PEGASYS, peginterferon alfa-2a, is a covalent conjugate of recombinant alfa-2a interferon (approximate molecular weight [MW] 20,000 daltons) with a single branched bis-monomethoxy polyethylene glycol (PEG) chain (approximate MW 40,000 daltons). The PEG moiety is linked at a single site to the interferon alfa moiety via a stable amide bond to lysine. Peginterferon alfa-2a has an approximate molecular weight of 60,000 daltons. Interferon alfa-2a is produced using recombinant DNA technology in which a cloned human leukocyte interferon gene is inserted into and expressed in Escherichia coli.

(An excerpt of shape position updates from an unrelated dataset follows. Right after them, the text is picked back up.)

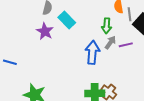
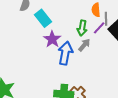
purple star: (45, 31) -> (52, 39), moved
purple line: (126, 45) -> (99, 28), moved, turned -40

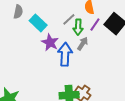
gray line: (106, 19) -> (69, 19), moved, turned 56

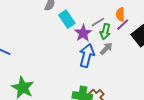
purple line: (95, 25) -> (123, 25), moved
purple star: (50, 42) -> (83, 33), moved

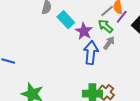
gray line: (98, 22) -> (107, 11), moved
green arrow: (105, 32) -> (106, 26), turned 126

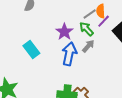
cyan rectangle: (66, 20) -> (31, 50), moved

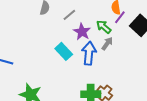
gray line: (90, 14) -> (69, 15), moved
cyan rectangle: (31, 50) -> (64, 51), moved

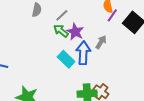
green arrow: (104, 27) -> (61, 31), moved
cyan rectangle: (64, 51) -> (66, 59), moved

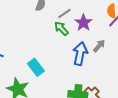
purple star: (75, 32) -> (83, 23), moved
cyan rectangle: (66, 59) -> (36, 67), moved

Each vial contains approximately 1.2 mL of solution to deliver 1.0 mL of drug product. Subcutaneous (SC) administration of 1.0 mL delivers 180 µg of drug product (expressed as the amount of interferon alfa-2a), 8.0 mg sodium chloride, 0.05 mg polysorbate 80, 10.0 mg benzyl alcohol, 2.62 mg sodium acetate trihydrate, and 0.05 mg acetic acid. The solution is colorless to light yellow and the pH is 6.0 ± 0.01.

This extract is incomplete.